Florida’s Supreme Court will hear a new round of oral arguments about whether a 2017 law directly violates the constitutional amendment that legalized the use of medical marijuana.
In the 2016 general election, Florida voters approved Amendment 2, which legalized marijuana for medical uses. Besides legalizing the drug, Amendment 2 also required the Florida Department of Health to register and regulate marijuana production centers.
About a year after Amendment 2 passed, Florida’s legislature passed SB8A, which requires medical marijuana treatment centers to have a vertical integration. This means that the same company would have to grow, process and sell the drug.

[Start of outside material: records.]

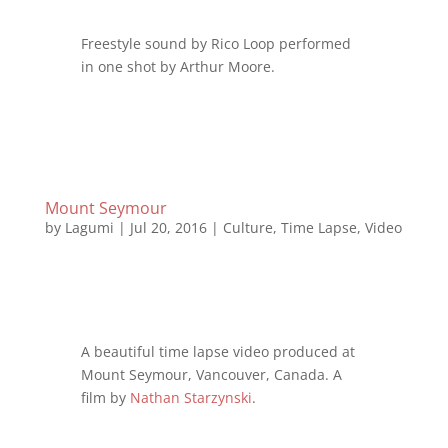
Freestyle sound by Rico Loop performed
in one shot by Arthur Moore.
Mount Seymour
by
Lagumi
|
Jul 20, 2016
|
Culture
,
Time Lapse
,
Video
A beautiful time lapse video produced at
Mount Seymour, Vancouver, Canada. A
film by
Nathan Starzynski
.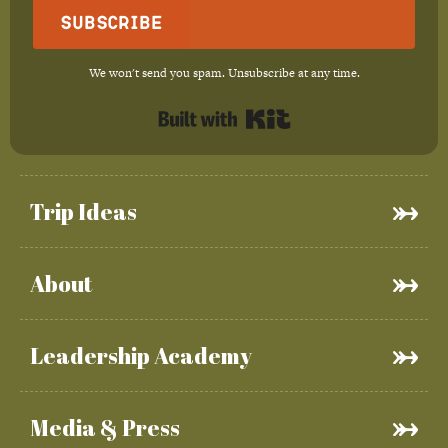
Subscribe
We won't send you spam. Unsubscribe at any time.
Built with Kit
Trip Ideas
About
Leadership Academy
Media & Press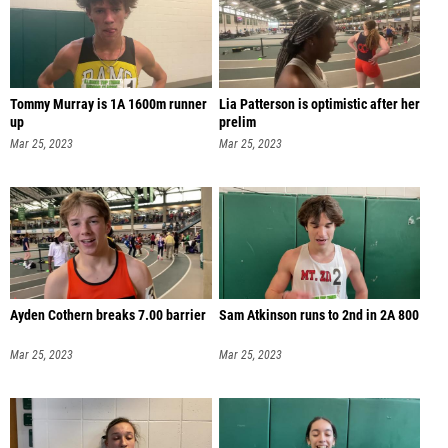
Tommy Murray is 1A 1600m runner
Lia Patterson is optimistic after her
up
prelim
Mar 25, 2023
Mar 25, 2023
Ayden Cothern breaks 7.00 barrier
Sam Atkinson runs to 2nd in 2A 800
Mar 25, 2023
Mar 25, 2023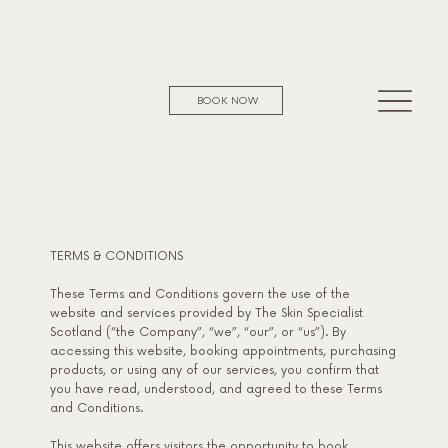
BOOK NOW
TERMS & CONDITIONS
These Terms and Conditions govern the use of the
website and services provided by The Skin Specialist
Scotland (“the Company”, “we”, “our”, or “us”). By
accessing this website, booking appointments, purchasing
products, or using any of our services, you confirm that
you have read, understood, and agreed to these Terms
and Conditions.
This website offers visitors the opportunity to book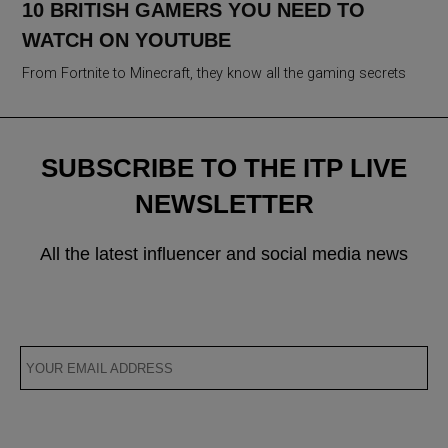
10 BRITISH GAMERS YOU NEED TO
WATCH ON YOUTUBE
From Fortnite to Minecraft, they know all the gaming secrets
SUBSCRIBE TO THE ITP LIVE
NEWSLETTER
All the latest influencer and social media news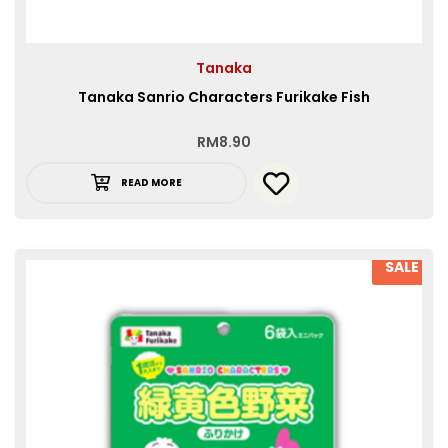
Tanaka
Tanaka Sanrio Characters Furikake Fish
RM
8.90
READ MORE
SALE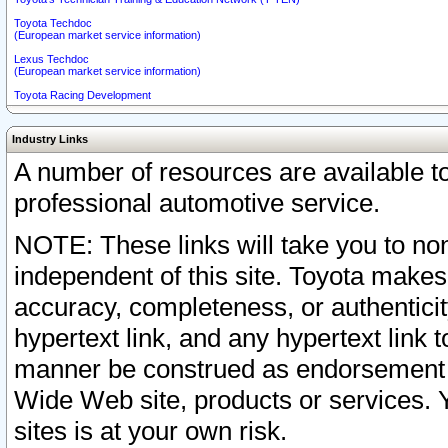
Toyota Techdoc
(European market service information)
Lexus Techdoc
(European market service information)
Toyota Racing Development
Industry Links
A number of resources are available 
professional automotive service.
NOTE: These links will take you to non
independent of this site. Toyota makes
accuracy, completeness, or authenticit
hypertext link, and any hypertext link t
manner be construed as endorsement b
Wide Web site, products or services. Yo
sites is at your own risk.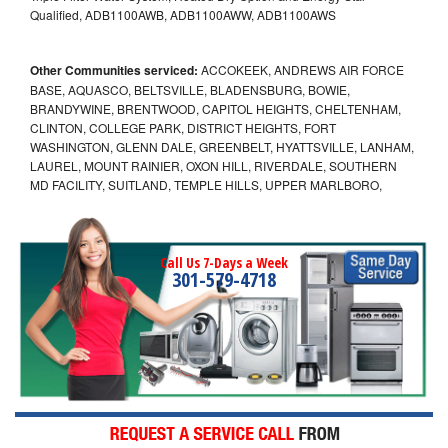
Qualified, ADB1100AWB, ADB1100AWW, ADB1100AWS
Other Communities serviced:
ACCOKEEK, ANDREWS AIR FORCE
BASE, AQUASCO, BELTSVILLE, BLADENSBURG, BOWIE,
BRANDYWINE, BRENTWOOD, CAPITOL HEIGHTS, CHELTENHAM,
CLINTON, COLLEGE PARK, DISTRICT HEIGHTS, FORT
WASHINGTON, GLENN DALE, GREENBELT, HYATTSVILLE, LANHAM,
LAUREL, MOUNT RAINIER, OXON HILL, RIVERDALE, SOUTHERN
MD FACILITY, SUITLAND, TEMPLE HILLS, UPPER MARLBORO,
Call Us 7-Days a Week
301-579-4718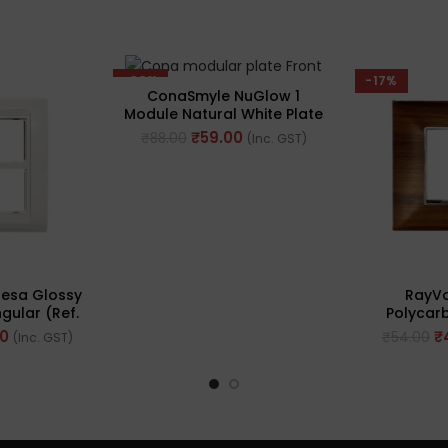
-33%
-17%
ConaSmyle NuGlow 1
Module Natural White Plate
(Ref. No. M-1101)
₹
59.00
₹
88.00
(Inc. GST)
esa Glossy
RayVo
gular (Ref.
Polycar
0WH)
Plate, 2M
00
₹
₹
54.00
(Inc. GST)
Brown Woo
No.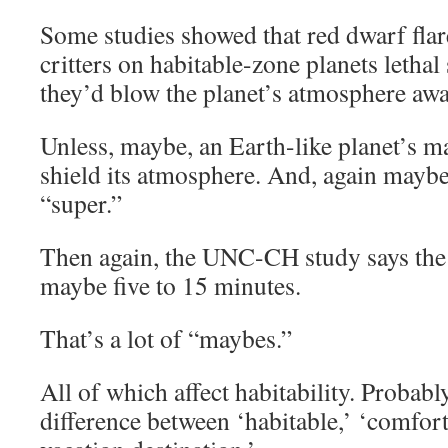
Some studies showed that red dwarf flar
critters on habitable-zone planets letha
they’d blow the planet’s atmosphere awa
Unless, maybe, an Earth-like planet’s ma
shield its atmosphere. And, again maybe,
“super.”
Then again, the UNC-CH study says the s
maybe five to 15 minutes.
That’s a lot of “maybes.”
All of which affect habitability. Probabl
difference between ‘habitable,’ ‘comfort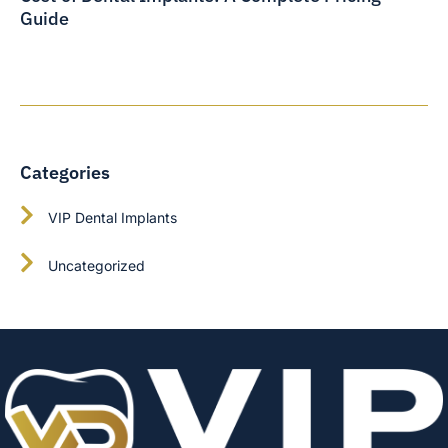
Guide
Categories
VIP Dental Implants
Uncategorized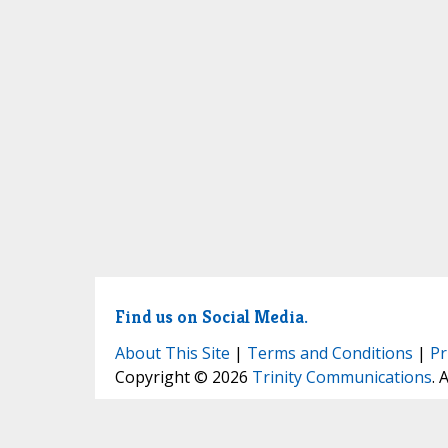
Find us on Social Media.
About This Site
|
Terms and Conditions
|
Pr
Copyright © 2026
Trinity Communications
. 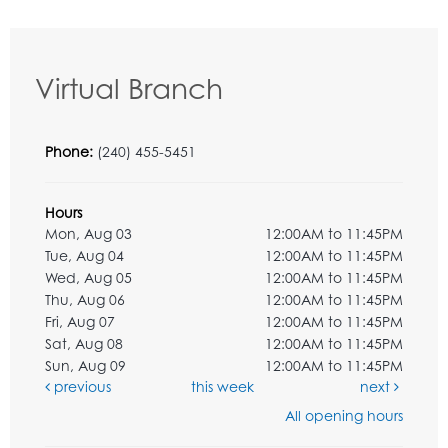
Virtual Branch
Phone:
(240) 455-5451
Hours
Mon, Aug 03
12:00AM to 11:45PM
Tue, Aug 04
12:00AM to 11:45PM
Wed, Aug 05
12:00AM to 11:45PM
Thu, Aug 06
12:00AM to 11:45PM
Fri, Aug 07
12:00AM to 11:45PM
Sat, Aug 08
12:00AM to 11:45PM
Sun, Aug 09
12:00AM to 11:45PM
previous
this week
next
All opening hours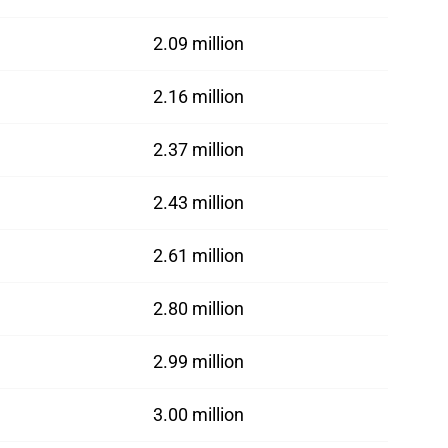
2.09 million
2.16 million
2.37 million
2.43 million
2.61 million
2.80 million
2.99 million
3.00 million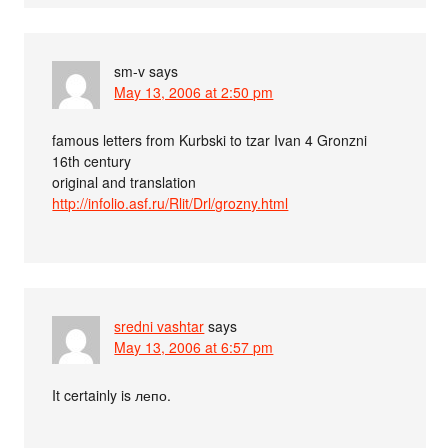
sm-v
says
May 13, 2006 at 2:50 pm
famous letters from Kurbski to tzar Ivan 4 Gronzni
16th century
original and translation
http://infolio.asf.ru/Rlit/Drl/grozny.html
sredni vashtar
says
May 13, 2006 at 6:57 pm
It certainly is лепо.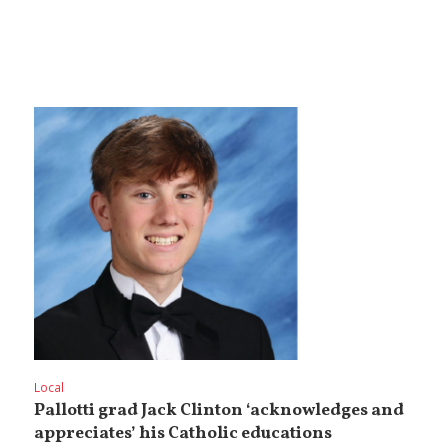
Local
Pallotti grad Jack Clinton ‘acknowledges and
appreciates’ his Catholic educations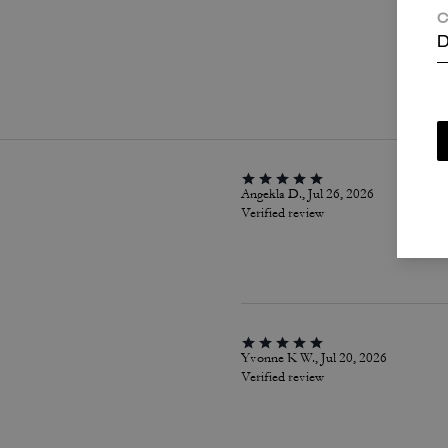
C
D
P
Angekla D., Jul 26, 2026
Verified review
Yvonne K W., Jul 20, 2026
Verified review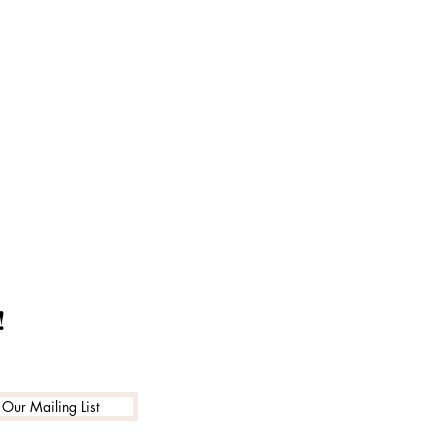
!
 Our Mailing List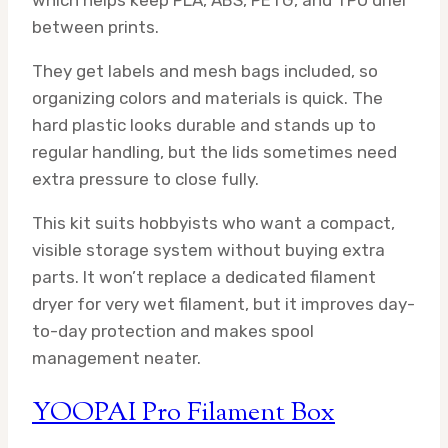
between prints.
They get labels and mesh bags included, so
organizing colors and materials is quick. The
hard plastic looks durable and stands up to
regular handling, but the lids sometimes need
extra pressure to close fully.
This kit suits hobbyists who want a compact,
visible storage system without buying extra
parts. It won’t replace a dedicated filament
dryer for very wet filament, but it improves day-
to-day protection and makes spool
management neater.
YOOPAI Pro Filament Box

In the lawsuit, the plaintiff, a Tampa-based medical marijuana company called Florigrown, alleges that the 2017 law directly violates the constitutional amendment. Amendment 2 allowed medical marijuana companies to have separate licenses for growing, processing and selling.
Florida’s Department of Health denied Florigrown the license to distribute medical marijuana as there was no vertical integration model.
Florigrown’s lawsuit against the regulation was successful in the lower courts. Lawyers representing Florida’s Department of Health and Gov. Ron DeSantis (R-Fla.) appealed the decision from Leon County Circuit Judge Charles Dodson, who found that the 2017 law did violate the constitutional amendment.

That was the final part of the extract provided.